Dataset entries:
☆ ☆ ☆ ☆ ☆ ☆ ☆

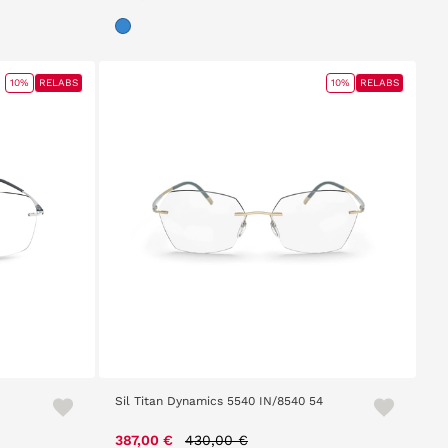
10%
RELABS
10%
RELABS
Sil Titan Dynamics 5540 IN/8540 54
m
Price reduced from
to
387,00 €
430,00 €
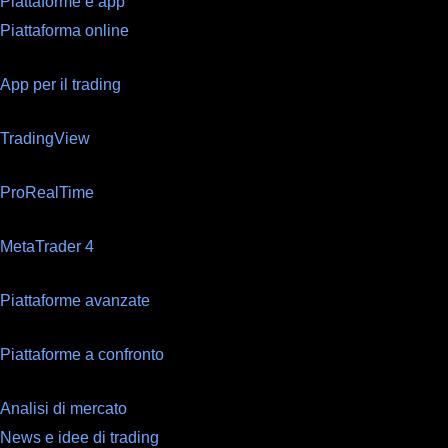
Piattaforme e app
Piattaforma online
App per il trading
TradingView
ProRealTime
MetaTrader 4
Piattaforme avanzate
Piattaforme a confronto
Analisi di mercato
News e idee di trading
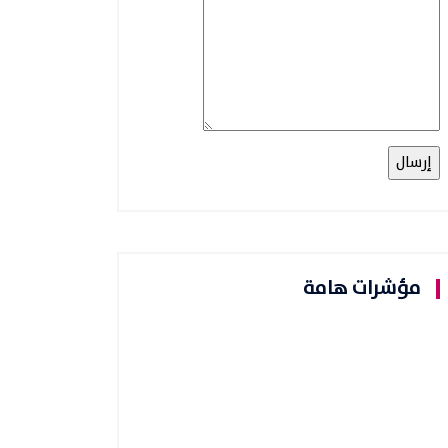
مؤشرات هامة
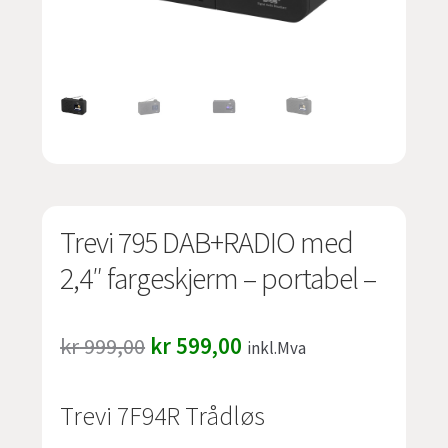
undermen
Fold
TILBUD
ut
undermen
Trevi 795 DAB+RADIO med
2,4″ fargeskjerm – portabel –
Opprinnelig
Nåværende
kr
999,00
kr
599,00
inkl.Mva
pris
pris
Trevi 7F94R Trådløs
var:
er:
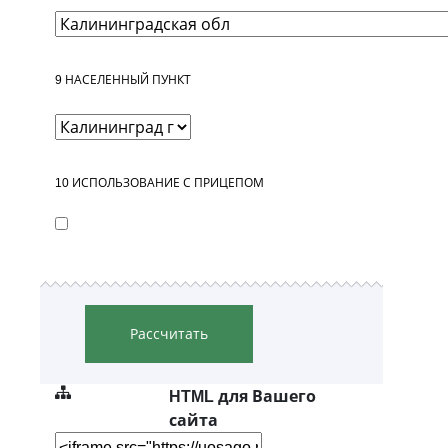
9
НАСЕЛЕННЫЙ ПУНКТ
10
ИСПОЛЬЗОВАНИЕ С ПРИЦЕПОМ
Рассчитать
HTML для Вашего
сайта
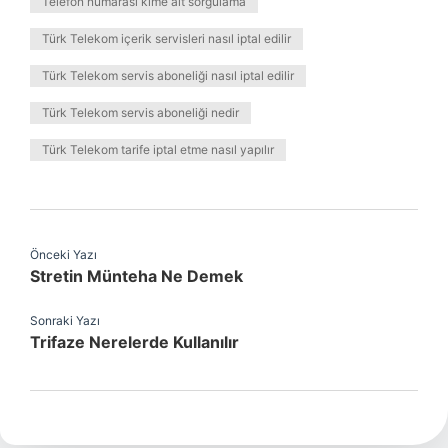
Telefon numarası kime ait sorgulama
Türk Telekom içerik servisleri nasıl iptal edilir
Türk Telekom servis aboneliği nasıl iptal edilir
Türk Telekom servis aboneliği nedir
Türk Telekom tarife iptal etme nasıl yapılır
Önceki Yazı
Stretin Münteha Ne Demek
Sonraki Yazı
Trifaze Nerelerde Kullanılır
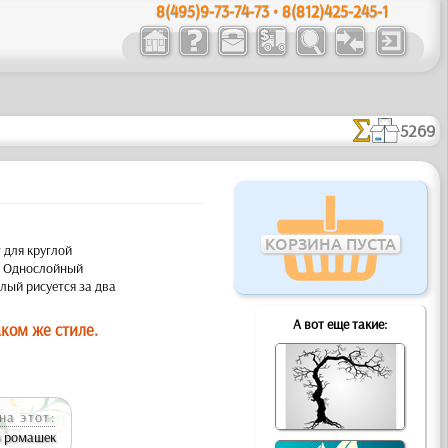
8(495)9-73-74-73 • 8(812)425-245-1
5269
КОРЗИНА ПУСТА
 для круглой
. Однослойный
лый рисуется за два
А вот еще такие:
ком же стиле.
на этот:
з ромашек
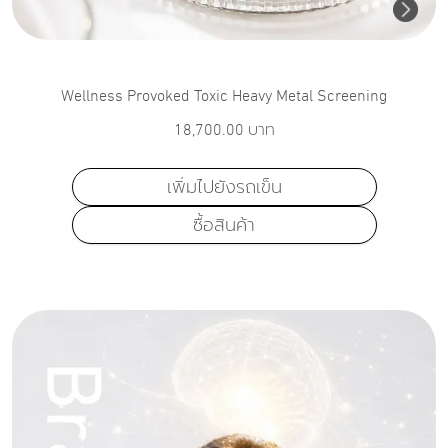
Wellness Provoked Toxic Heavy Metal Screening
18,700.00
บาท
เพิ่มไปยังรถเข็น
ซื้อสินค้า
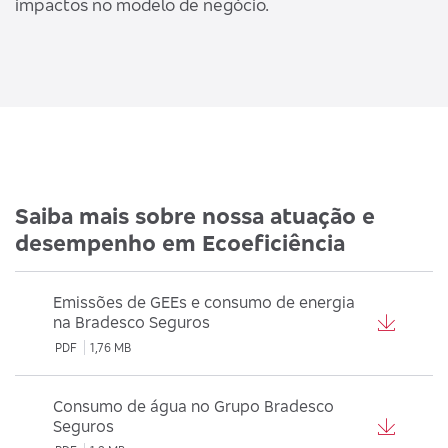
impactos no modelo de negócio.
Saiba mais sobre nossa atuação e
desempenho em Ecoeficiência
Emissões de GEEs e consumo de energia
na Bradesco Seguros
PDF
1,76 MB
Consumo de água no Grupo Bradesco
Seguros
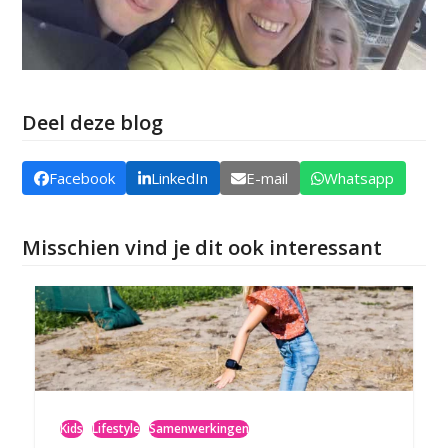
Deel deze blog
Facebook
LinkedIn
E-mail
Whatsapp
Misschien vind je dit ook interessant
Kids
Lifestyle
Samenwerkingen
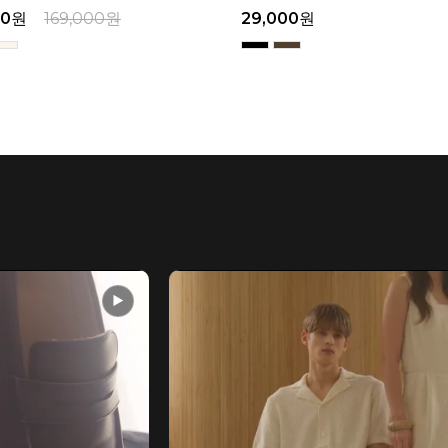
00
원
32,900
원
159,000
원
▶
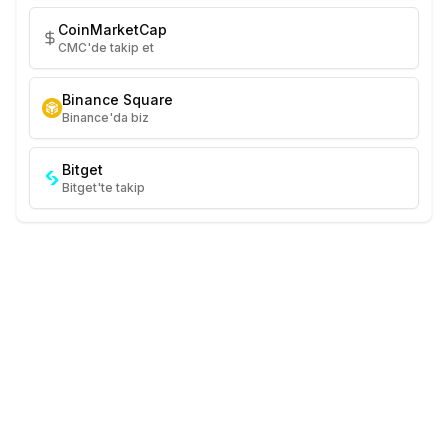
CoinMarketCap
CMC'de takip et
Binance Square
Binance'da biz
Bitget
Bitget'te takip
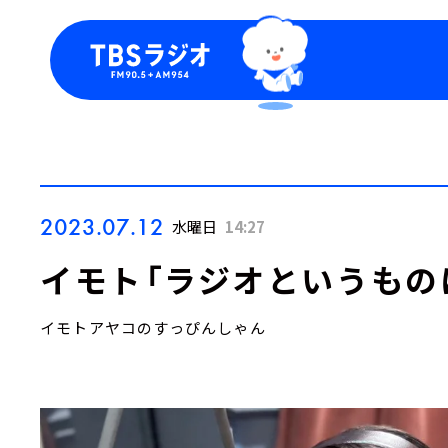
今日の番組表
トピッ
週間番組表
TBS
Podca
お知ら
2023.07.12
水曜日
14:27
イモト「ラジオというもの
イモトアヤコのすっぴんしゃん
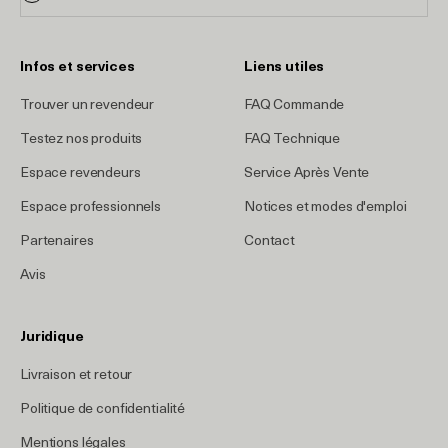
Infos et services
Liens utiles
Trouver un revendeur
FAQ Commande
Testez nos produits
FAQ Technique
Espace revendeurs
Service Après Vente
Espace professionnels
Notices et modes d'emploi
Partenaires
Contact
Avis
Juridique
Livraison et retour
Politique de confidentialité
Mentions légales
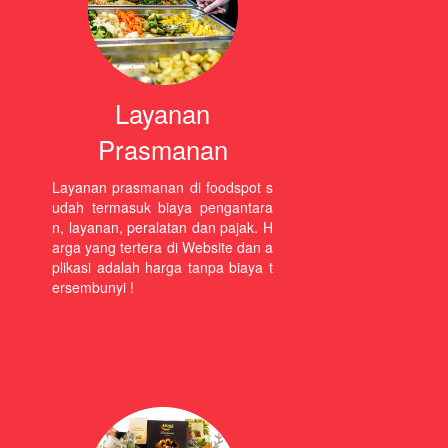
Layanan
Prasmanan
Layanan prasmanan di foodspot s
udah termasuk biaya pengantara
n, layanan, peralatan dan pajak. H
arga yang tertera di Website dan a
plikasi adalah harga tanpa biaya t
ersembunyi !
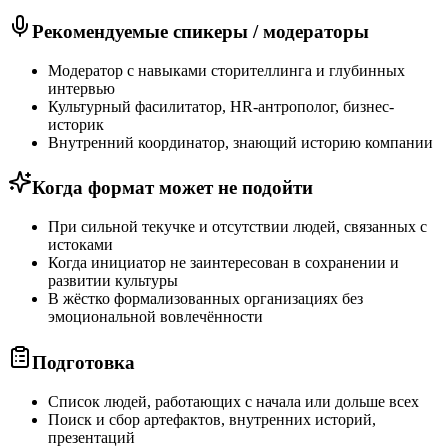
Рекомендуемые спикеры / модераторы
Модератор с навыками сторителлинга и глубинных
интервью
Культурный фасилитатор, HR-антрополог, бизнес-
историк
Внутренний координатор, знающий историю компании
Когда формат может не подойти
При сильной текучке и отсутствии людей, связанных с
истоками
Когда инициатор не заинтересован в сохранении и
развитии культуры
В жёстко формализованных организациях без
эмоциональной вовлечённости
Подготовка
Список людей, работающих с начала или дольше всех
Поиск и сбор артефактов, внутренних историй,
презентаций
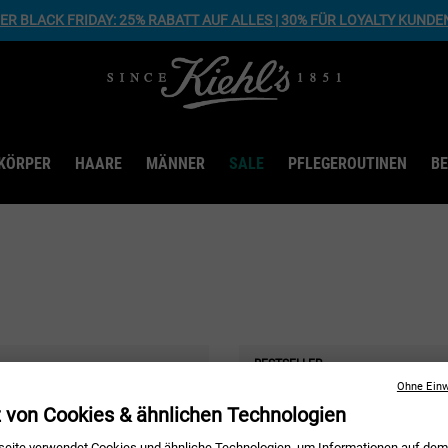
R BLACK FRIDAY: 25% RABATT AUF ALLES | 30% FÜR LOYALTY KUNDE
KÖRPER
HAARE
MÄNNER
SALE
PFLEGEROUTINEN
B
BESTSELLER
Ohne Einw
z von Cookies & ähnlichen Technologien
eite verwendet Cookies und ähnliche Technologien, um Informationen auf dem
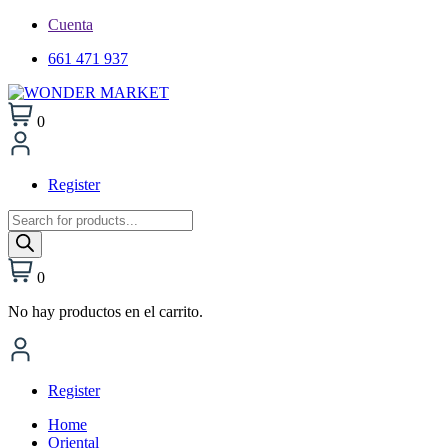
Cuenta
661 471 937
0
Register
Búsqueda
de
productos
0
No hay productos en el carrito.
Register
Home
Oriental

☆ ☆ ☆ ☆ ☆ ☆ ☆

▶ [Aim of the task]:
The line containing "udah termasuk biaya pengantara" marks the end: copy exactly every line from the start of the records up to and including it, leaving out the pictures.

▶ [Result]:
10%
RELABS
10%
RELABS
Sil Titan Dynamics 5540 IN/8540 54
m
Price reduced from
to
387,00 €
430,00 €
Piattaforme e app
Piattaforma online
App per il trading
TradingView
ProRealTime
MetaTrader 4
Piattaforme avanzate
Piattaforme a confronto
Analisi di mercato
News e idee di trading
مؤشرات هامة
undermen
Fold
TILBUD
ut
undermen
Trevi 795 DAB+RADIO med
2,4″ fargeskjerm – portabel –
Opprinnelig
Nåværende
kr
999,00
kr
599,00
inkl.Mva
pris
pris
Trevi 7F94R Trådløs
var:
er:
9
НАСЕЛЕННЫЙ ПУНКТ
10
ИСПОЛЬЗОВАНИЕ С ПРИЦЕПОМ
Рассчитать
HTML для Вашего
сайта
Telefon numarası kime ait sorgulama
Türk Telekom içerik servisleri nasıl iptal edilir
Türk Telekom servis aboneliği nasıl iptal edilir
Türk Telekom servis aboneliği nedir
Türk Telekom tarife iptal etme nasıl yapılır
Önceki Yazı
Stretin Münteha Ne Demek
Sonraki Yazı
Trifaze Nerelerde Kullanılır
8(495)9-73-74-73 • 8(812)425-245-1
5269
КОРЗИНА ПУСТА
 для круглой
. Однослойный
лый рисуется за два
А вот еще такие:
ком же стиле.
на этот:
з ромашек
Wellness Provoked Toxic Heavy Metal Screening
18,700.00
บาท
เพิ่มไปยังรถเข็น
ซื้อสินค้า
impactos no modelo de negócio.
Saiba mais sobre nossa atuação e
desempenho em Ecoeficiência
Emissões de GEEs e consumo de energia
na Bradesco Seguros
PDF
1,76 MB
Consumo de água no Grupo Bradesco
Seguros
Deel deze blog
Facebook
LinkedIn
E-mail
Whatsapp
Misschien vind je dit ook interessant
Kids
Lifestyle
Samenwerkingen
00
원
32,900
원
159,000
원
▶
CoinMarketCap
CMC'de takip et
Binance Square
Binance'da biz
Bitget
Bitget'te takip
今日の番組表
トピッ
週間番組表
TBS
Podca
お知ら
2023.07.12
水曜日
14:27
イモト「ラジオというもの
イモトアヤコのすっぴんしゃん
Infos et services
Liens utiles
Trouver un revendeur
FAQ Commande
Testez nos produits
FAQ Technique
Espace revendeurs
Service Après Vente
Espace professionnels
Notices et modes d'emploi
Partenaires
Contact
Avis
Juridique
Livraison et retour
Politique de confidentialité
Mentions légales
Layanan
Prasmanan
Layanan prasmanan di foodspot s
udah termasuk biaya pengantara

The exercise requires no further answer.